Franchisors Are Like Good Parents, Ben & Jerry’s Exec Says
Clean Juice is about to open its 50th location, a mark it hit after less than four years in business, and CEO Landon Eckles said that growth is directly attributable to unit economics.
“In franchising, unit economics is the most important thing,” said Eckles, speaking during a panel at IFA’s Emerging Franchisor Conference in Miami. Clean Juice, which he noted is the first and only USDA-certified organic juice concept in franchising, sends out weekly sales reports and ranks its franchisees’ performance across the system. It also takes another, more unusual step.
“We collect 100 percent of our franchisees’ P&Ls every month,” said Eckles, and the corporate office actually does the books for them. “We call it financial accounting … it’s pretty unusual but we’ve found that we need to know how they’re doing from our bottom line perspective.”

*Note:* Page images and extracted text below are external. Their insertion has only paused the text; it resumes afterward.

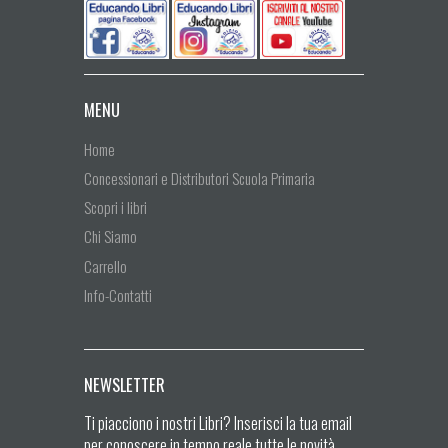
MENU
Home
Concessionari e Distributori Scuola Primaria
Scopri i libri
Chi Siamo
Carrello
Info-Contatti
NEWSLETTER
Ti piacciono i nostri Libri? Inserisci la tua email
per conoscere in tempo reale tutte le novità.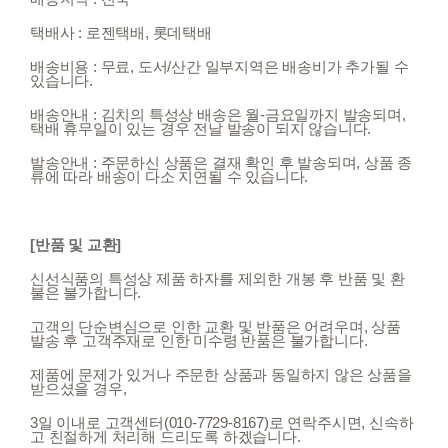
택배사 : 로젠택배, 롯데택배
배송비용 : 무료, 도서/산간 일부지역은 배송비가 추가될 수
있습니다.
배송안내 : 김치의 특성상 배송은 월-금요일까지 발송되며,
택배 휴무일이 있는 경우 전날 발송이 되지 않습니다.
발송안내 : 주문하신 상품은 결재 확인 후 발송되며, 상품 종
류에 따라 배송이 다소 지연될 수 있습니다.
[반품 및 교환]
신선식품의 특성상 제품 하자를 제외한 개봉 후 반품 및 환
불은 불가합니다.
고객의 단순변심으로 인한 교환 및 반품은 어려우며, 상품
발송 후 고객주재로 인한 미수령 반품은 불가합니다.
제품에 문제가 있거나 주문한 상품과 동일하지 않은 상품을
받으셨을 경우,
3일 이내로 고객센터(010-7729-8167)로 연락주시면, 신속하
고 친절하게 처리해 드리도록 하겠습니다.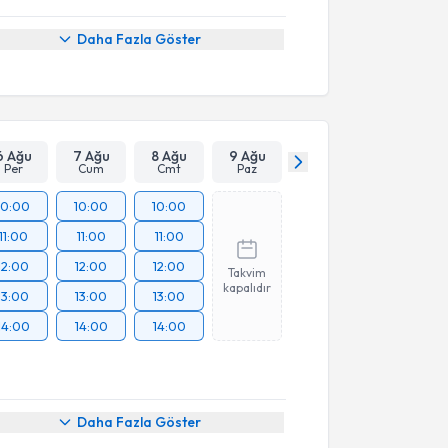
Daha Fazla Göster
6 Ağu
7 Ağu
8 Ağu
9 Ağu
Per
Cum
Cmt
Paz
10:00
10:00
10:00
11:00
11:00
11:00
12:00
12:00
12:00
Takvim
kapalıdır
13:00
13:00
13:00
14:00
14:00
14:00
Daha Fazla Göster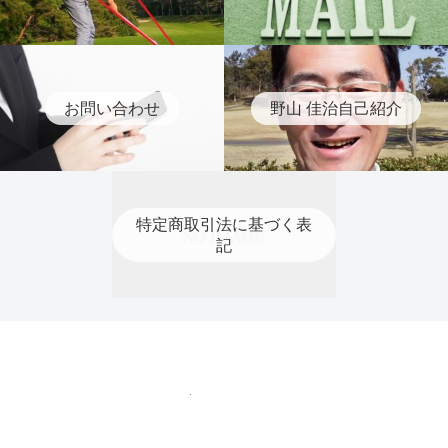
お問い合わせ
野山 佳治自己紹介
特定商取引法に基づく表
記
特定商取引法に基づく表記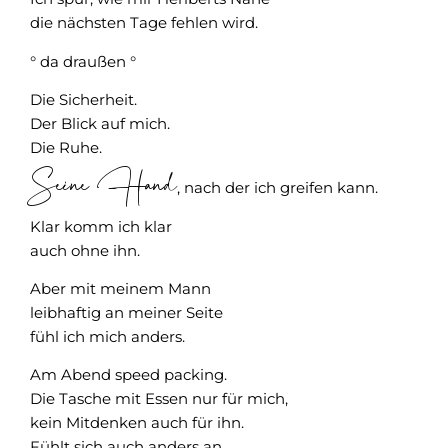
die nächsten Tage fehlen wird.
° da draußen °
Die Sicherheit.
Der Blick auf mich.
Die Ruhe.
Seine Hand
, nach der ich greifen kann.
Klar komm ich klar
auch ohne ihn.
Aber mit meinem Mann
leibhaftig an meiner Seite
fühl ich mich anders.
Am Abend speed packing.
Die Tasche mit Essen nur für mich,
kein Mitdenken auch für ihn.
Fühlt sich auch anders an.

Eckles, along with Doc Popcorn founder Renee Israel and Ben & Jerry’s senior manager of operations Colette Hittinger, shared their experiences and advice on creating strong fundamental elements within their franchise systems with an audience of franchisors in the beginning stages of building their business.

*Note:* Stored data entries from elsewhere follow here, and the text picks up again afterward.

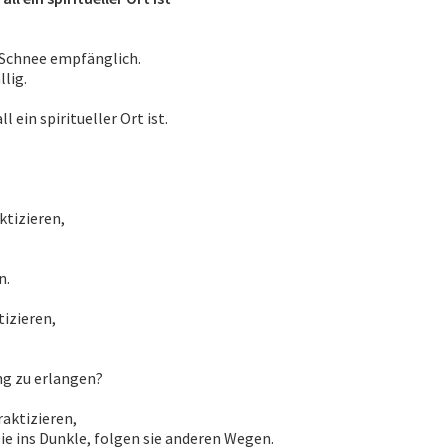
 Schnee empfänglich.
lig.
 ein spiritueller Ort ist.
ktizieren,
n.
tizieren,
ng zu erlangen?
raktizieren,
e ins Dunkle, folgen sie anderen Wegen.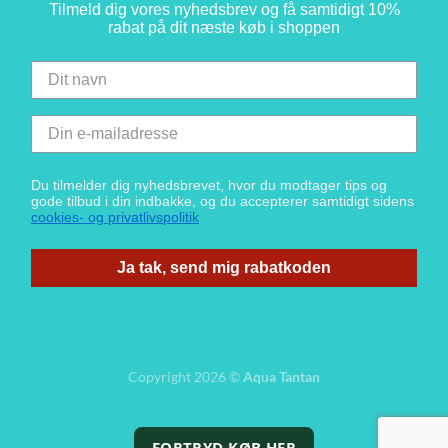
Tilmeld dig vores nyhedsbrev og få samtidigt 10%
rabat på dit næste køb i shoppen
Du tilmelder dig nyhedsbrevet, hvor du modtager tips og
gode tilbud i din indbakke, og du accepterer samtidigt sidens
cookies- og privatlivspolitik
Ja tak, send mig rabatkoden
Copyright 2026 ©
Aqua Tantan
FORTRYD KØB HER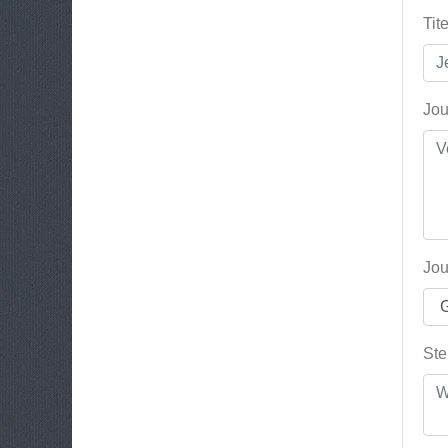
Tit
Jou
Jou
Ste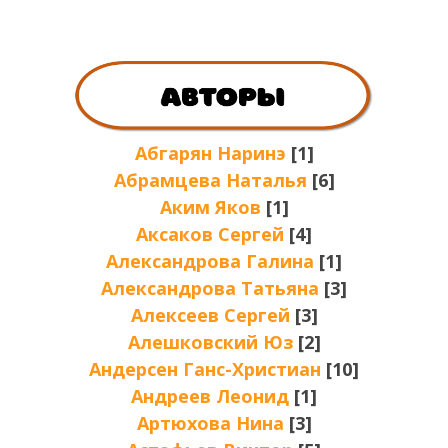
Абгарян Наринэ
[1]
Абрамцева Наталья
[6]
Аким Яков
[1]
Аксаков Сергей
[4]
Александрова Галина
[1]
Александрова Татьяна
[3]
Алексеев Сергей
[3]
Алешковский Юз
[2]
Андерсен Ганс-Христиан
[10]
Андреев Леонид
[1]
Артюхова Нина
[3]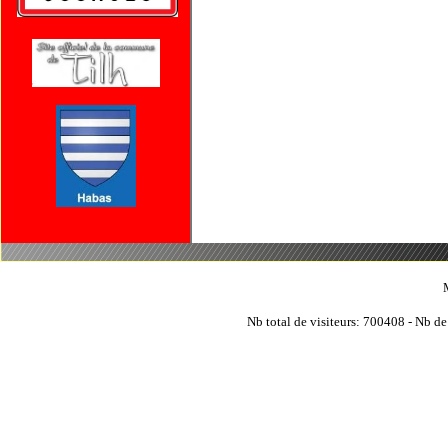
Nb total de visiteurs: 700408 - Nb de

At Ben & Jerry’s, “every single person in our organization has a little bit of an operational background,” said Hittinger, which allows them to give context to the information and data they’re presenting so franchisees understand how it ultimately drives profitability. Budgeting, she stressed is crucial, especially early on: “You do not want to get in a black hole, because once you start spiraling down, it’s really hard to climb back out.”
Israel, who in 2014 sold Doc Popcorn to Dippin’ Dots and recently exited the system, said its imperative for the franchisor to be accountable for the initiatives they’re spending money on and be purposeful about budgeting.
“My best advice: You can say yes, but if you say yes to something that’s not in the plan, be ready to say no to something else so you can stay on budget,” said Israel. “Don’t get distracted.”
On communicating with franchisees: “Think of it as good parenting,” said Hittinger, and while it’s important to recognize successes, “you also have to be clear about the ‘never evers.’ For us, you’re never ever going to put an unapproved product in one of our scoop shops.”
That parenting analogy extends to the franchise sales and onboarding process, pointed out Eckles, and being clear about expectations from the outset of the relationship.
“We tell all franchisee candidates that it’s an equally big decision for us to bring them in” as it is for the ‘zee to sign the agreement,” said Eckles. “So it’s not just us talking about how great Clean Juice is, but what it takes to run a successful Clean Juice. We almost try to scare them away.
“Yes, you can hit these unit-level economics, but it takes really hard work.”
The Emerging Franchisor Conference continues through Friday at the Hilton Miami Downtown.